Scoping is a preliminary phase of the EIS process when the agencies identify potential adverse impacts to decide what impacts to analyze in the EIS. The three lead agencies are gathering input from other agencies, tribes and the public. After considering comments, the lead agencies will decide what should be included in the EIS.
The EIS will evaluate the adverse impacts of various alternatives and explores possible mitigation to reduce the impacts.
In all, the lead agencies are hosting seven scoping meetings, during which staff will be available to answer questions and people can view information about the proposed projects and have opportunities to provide oral or written comments. There is no formal presentation, and people may arrive and leave as they choose during the meeting hours.
The meetings also include staffed informational displays and non-audience comment areas where people can record comments orally or submit them in writing.
A 120-day comment period for the NEPA/SEPA EIS scoping process began Sept. 24, 2012, and ends Jan. 21, 2013. So far, the three agencies have received nearly 9,000 comments.
The first five meetings, in Bellingham, Friday Harbor, Mount Vernon, Ferndale and Spokane drew 1,800, 450, 1,000, 1,300 and 850 attendees, respectively.
The remaining two meetings are scheduled as follows:
- Vancouver: Wednesday, Dec. 12, 2012; 4 to 7 p.m.; Clark College, Gaiser Student Center, 1933 Fort Vancouver Way
- Seattle: Thursday, Dec. 13, 2012; 4 to 7 p.m.; Washington State Convention Center, 800 Convention Place, Ballroom 6F
The Vancouver facility overall capacity is 800, and Seattle’s is 3,500. When facilities reach capacity, additional people cannot be admitted.
Doors will open at 3:30 p.m. for people to take seats and to enter the drawings to speak at either of the two audience halls at each meeting. Drawings will take place at 4, 5 and 6 p.m. at each comment hall.
In Vancouver, access to the meeting will be at the entrance to Clark College’s Penguin Union Building.
In Seattle, access to the Convention Center’s sixth floor will be available after 3 p.m., with space provided for a waiting line in Ballroom 6F at that time.
In addition to attending or speaking at the public meetings, people may comment at any time, with no limit to the length or number of comments, during the comment period:
There is no distinction involving the method used to make comments.
The official website, www.eisgatewaypacificwa.gov , provides additional details about the scoping process and meetings, the project proposals, and displays the comments received.
The joint NEPA/SEPA EIS process enables the co-lead agencies to avoid duplicated efforts where the two laws overlap, while meeting each statute’s separate requirements.

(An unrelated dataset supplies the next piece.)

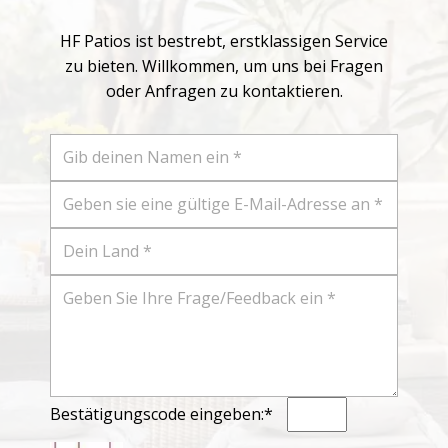
HF Patios ist bestrebt, erstklassigen Service
zu bieten. Willkommen, um uns bei Fragen
oder Anfragen zu kontaktieren.
Bestätigungscode eingeben:*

Parts of the joint EIS process described on the website apply to both statutes and parts apply to one or the other.
In scoping, the lead agencies seek comments that will guide their decision on how the EIS will address:
- A reasonable range of alternatives for the proposals.
- Potentially affected resources and the extent to which the EIS should analyze those resources.
- Identifying significant unavoidable adverse impacts.
- Measures to avoid, minimize and mitigate effects caused by the proposals.
The scoping process does not address whether the proposal should receive permits. Scoping only helps define what will be studied in the EIS. Decisions about issuing permits to construct the proposed projects will not be made until after the EIS is complete.
Later in 2013, after the comment period, the lead agencies will issue a scoping report and begin work on a draft EIS, which may take at least a year to prepare. The lead agencies will seek public comment on the draft EIS, and then produce a final NEPA/SEPA EIS.